Rose-Hélène Iché, commissaire scientifique et directrice de la rédaction de Surréalismus, s'entretient de l'œuvre de son grand-père René Iché avec Bernard Blistène, directeur honoraire du musée national d'Art moderne du Centre Pompidou attiré, depuis longtemps, par la singularité de l'artiste.
 
Rose-Hélène Iché : Bernard Blistène, qu'est-ce qui vous a conduit à vous intéresser à René Iché ?

Bernard Blistène : La découverte de certaines de ses œuvres parmi les plus célèbres dont, bien évidemment, l'extraordinaire Guernica, mais aussi l'intérêt qu'a éveillé en moi sa biographie. Je sais qu'aujourd'hui l'idée d'engagement est galvaudée mais il me semble que le chemin d'Iché, ses rencontres, sont d'une importance capitale pour saisir la singularité de son œuvre.
De par ses dates, Iché reste assimilé à la sculpture de l'entre-deux-guerres et à une forme de classicisme qui fait d'ailleurs partie de certains aspects de son travail.
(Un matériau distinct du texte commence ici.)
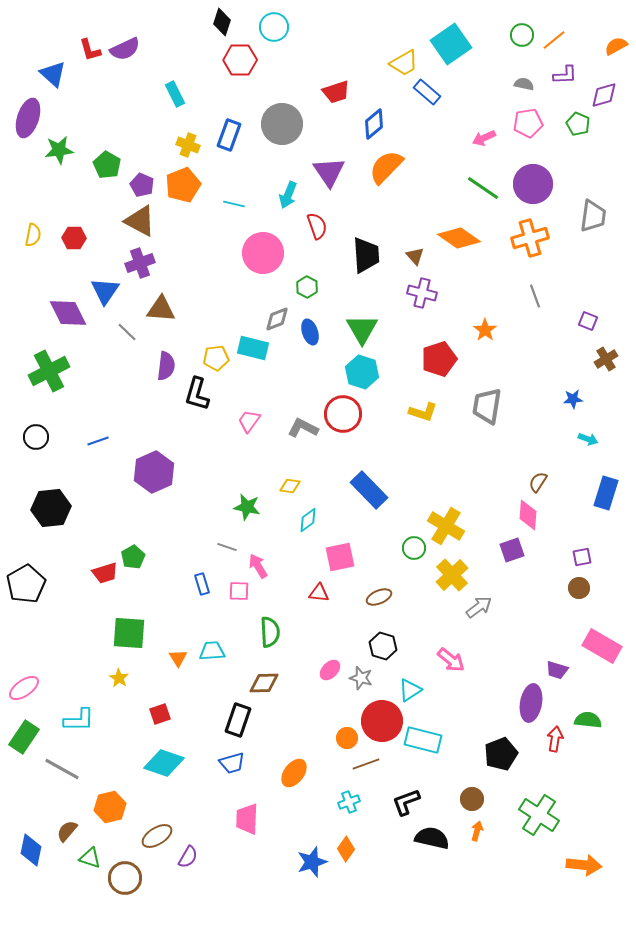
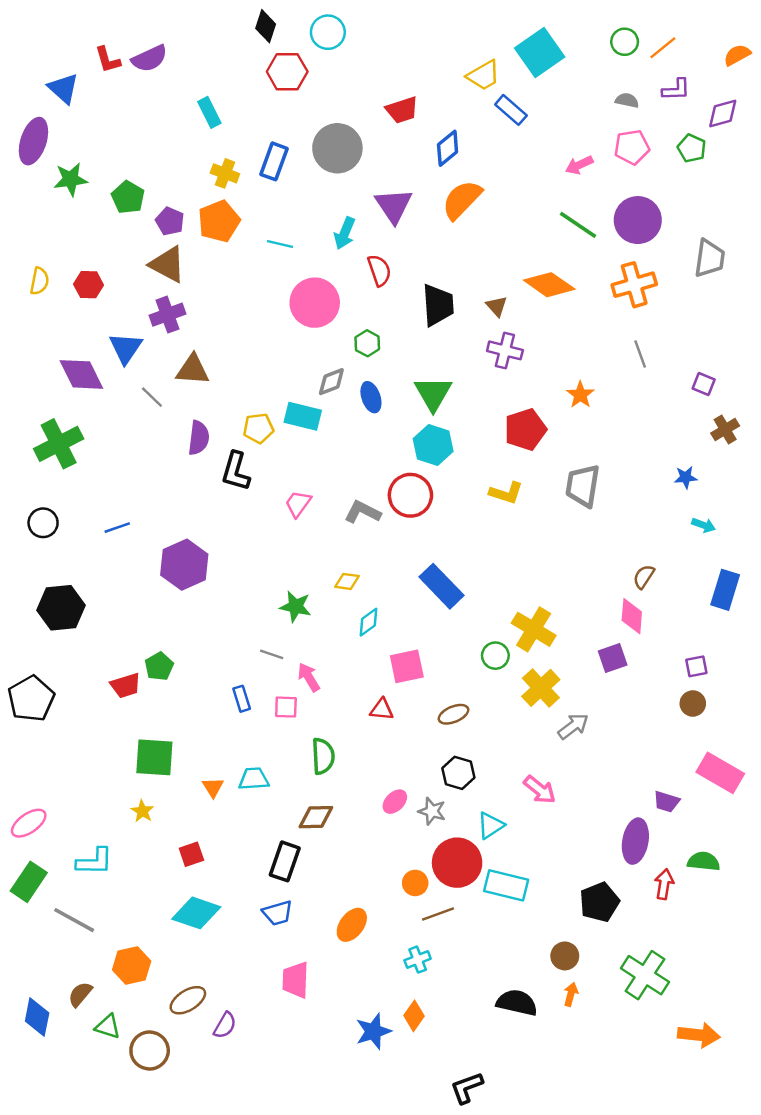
black L-shape: (406, 802) -> (467, 1088), moved

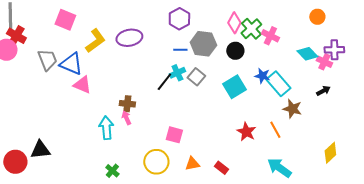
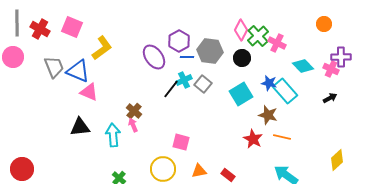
purple hexagon: (179, 19) -> (179, 41), moved
red cross: (16, 36) -> (40, 29), moved
purple ellipse: (129, 38) -> (154, 57), moved, turned 65
cyan diamond: (307, 54) -> (303, 66), moved
brown cross: (127, 104) -> (134, 111), turned 35
brown star: (292, 109) -> (268, 115), moved
orange line: (275, 130) -> (282, 137), turned -48
black triangle: (40, 150) -> (80, 127), moved

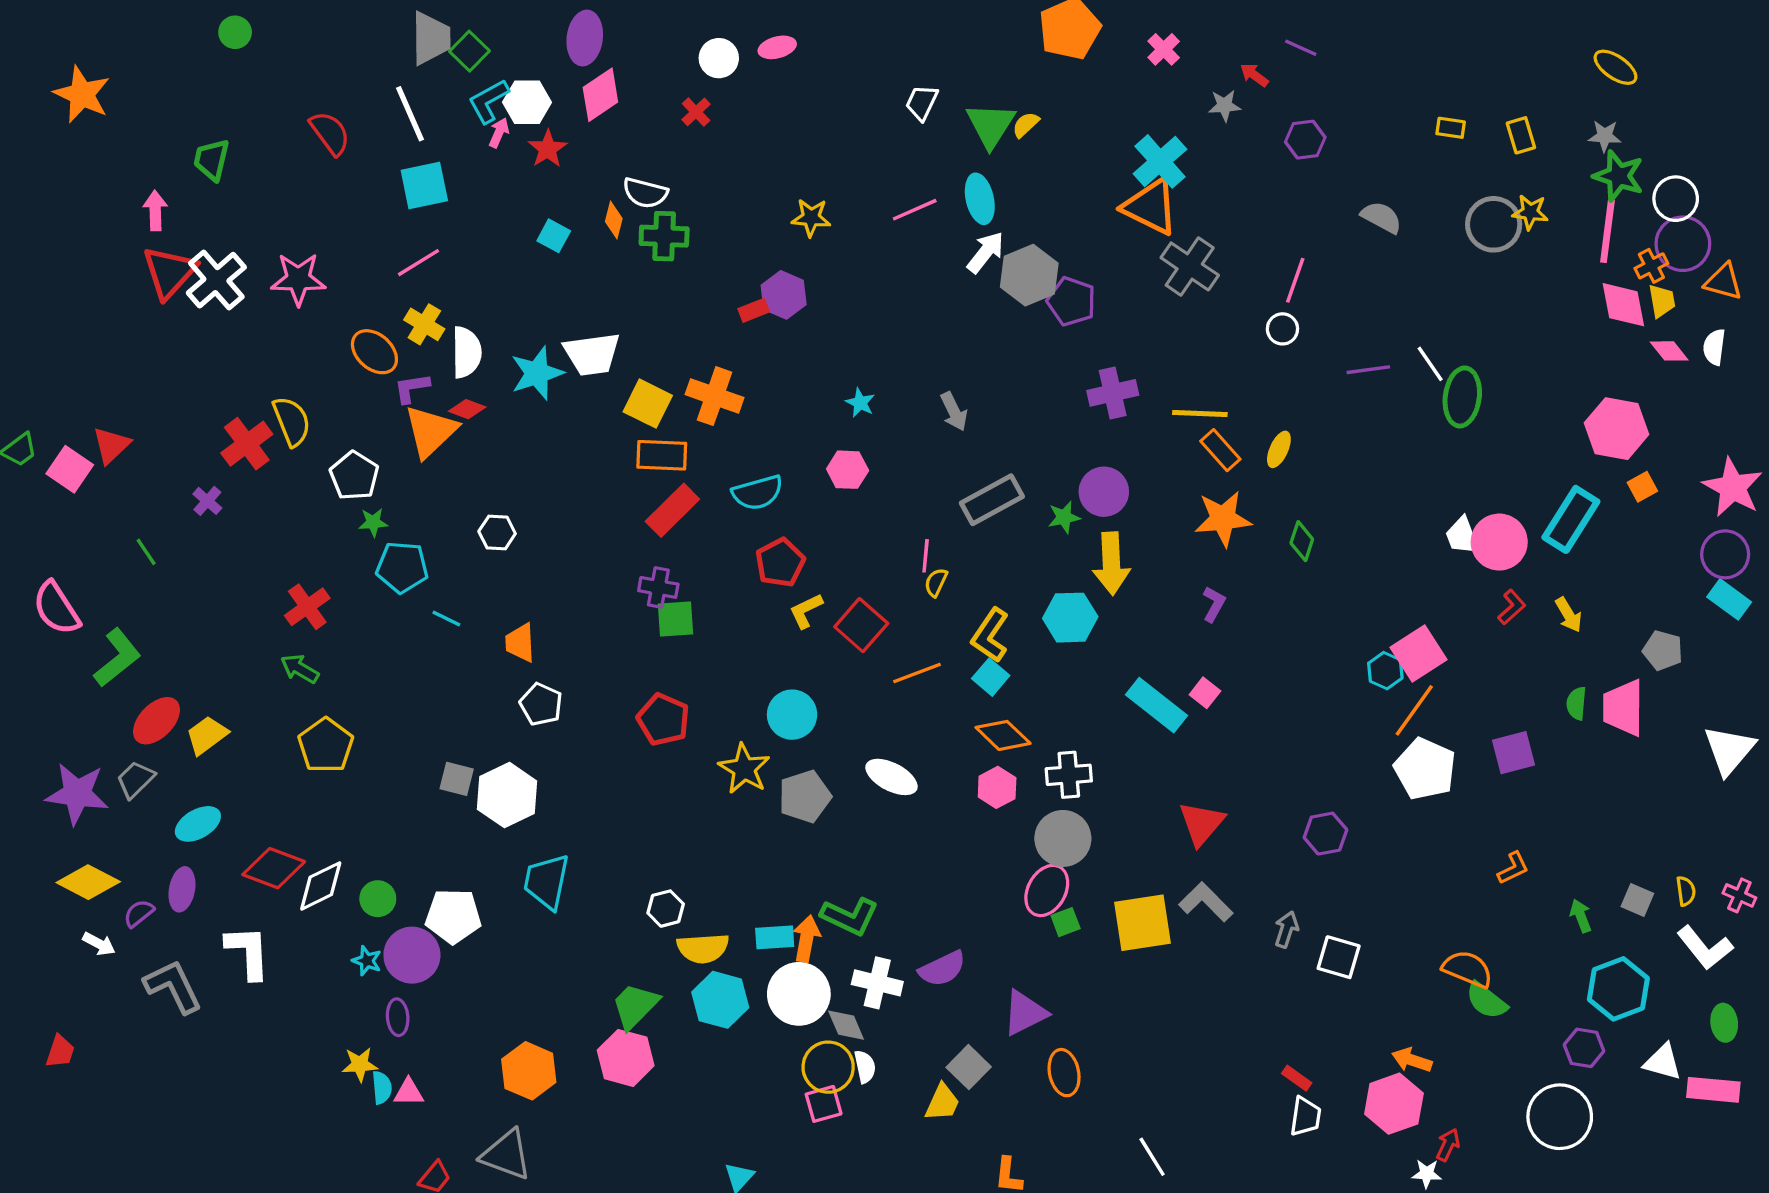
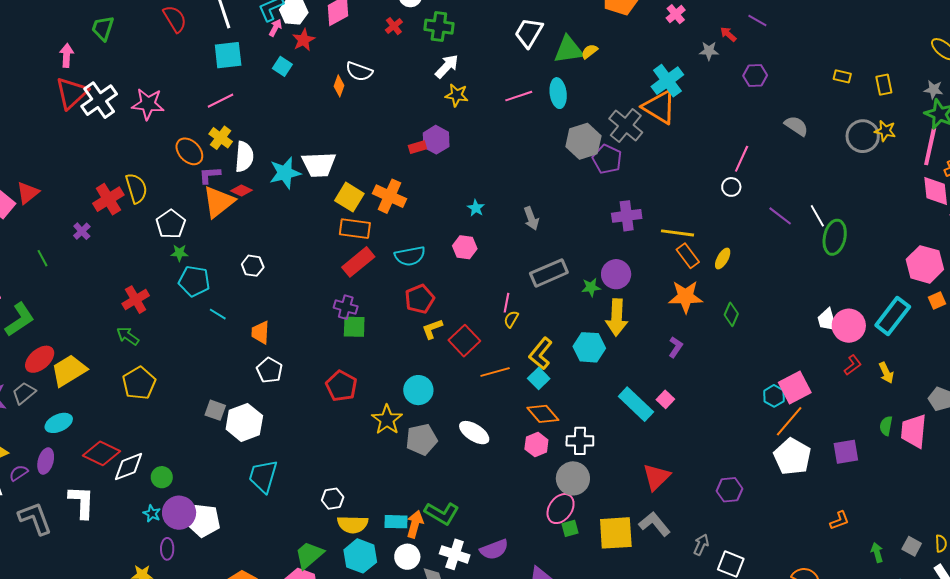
white trapezoid: (922, 102) -> (529, 33), size x1.4
green triangle: (991, 125) -> (569, 50), turned 44
cyan square: (554, 236) -> (282, 66), moved
green cross: (664, 236) -> (439, 27), moved
white arrow: (985, 252) -> (447, 66), moved
gray cross: (1190, 266) -> (626, 126), moved
purple line: (1368, 370) -> (780, 216), turned 40
yellow trapezoid: (207, 735) -> (69, 371), size x1.4
white pentagon: (453, 916) -> (203, 521), moved
white circle: (799, 994) -> (407, 557), size x0.7

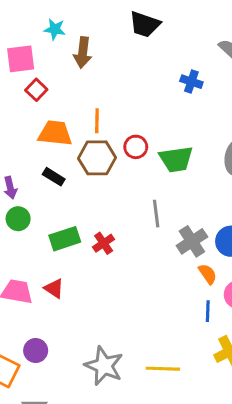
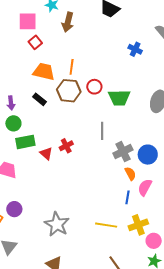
green rectangle: (65, 239) -> (25, 142), moved
red triangle: (54, 288) -> (46, 153), moved
yellow line: (163, 369) -> (106, 225), moved

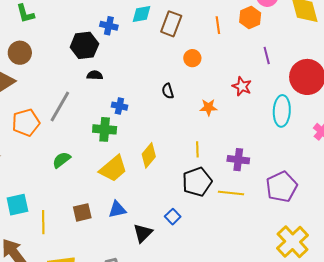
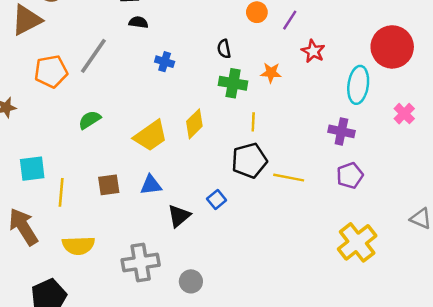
purple line: (267, 56) -> (290, 20), moved, turned 42
green cross: (105, 129) -> (233, 83), moved
purple cross: (238, 160) -> (341, 131), moved
purple pentagon: (282, 187) -> (350, 175), size x0.7

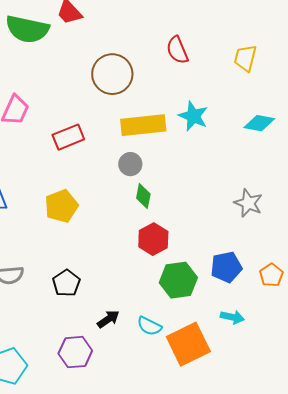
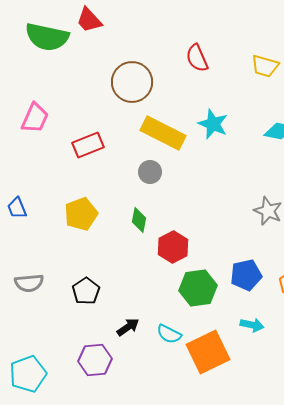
yellow trapezoid: (245, 58) -> (265, 66), turned -88
yellow rectangle: (143, 125) -> (163, 133), turned 33
green diamond: (143, 196) -> (139, 220), moved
Mais en même temps, son parcours est profondément différent pour qu'on éprouve le désir d'y aller voir de près. 
Iché est, à mes yeux, l'homme des grands écarts. Voyez son œuvre, au lendemain de la Première Guerre mondiale, proche dans l'esprit d'Henri Gaudier-Brzeska, mort au front en 1915.
Voyez au fil des années 1930, tant par rapport aux républicains espagnols que, bien sûr, par rapport à la Seconde Guerre mondiale et au rôle qu'il a eu dans les Forces françaises libres, combien son œuvre se métamorphose. Mais voyez aussi ce lien si fort avec les poètes : ses amitiés de jeunesse avec Joë Bousquet, sa proximité avec Guillaume Apollinaire et Pierre Reverdy ou Max Jacob, ses rencontres avec ceux qui deviendront les surréalistes dont il fera les célèbres masques. Iché est certes un homme engagé mais ses études d'histoire de l'art, ses fréquentations des esprits les plus aiguisés du temps font que son œuvre est en constante métamorphose. Et c'est dans cette perspective que j'attends de ces expositions qu'elles contribuent à ébranler une histoire de l'art par trop linéaire.
 
R.-H. I. : L'achat de Louis Hautecœur pour le musée du Luxembourg d'une étude du Nu de 1928 - lors de l'exposition personnelle d'Iché chez Zborowski en 1931 - brouille les cartes. 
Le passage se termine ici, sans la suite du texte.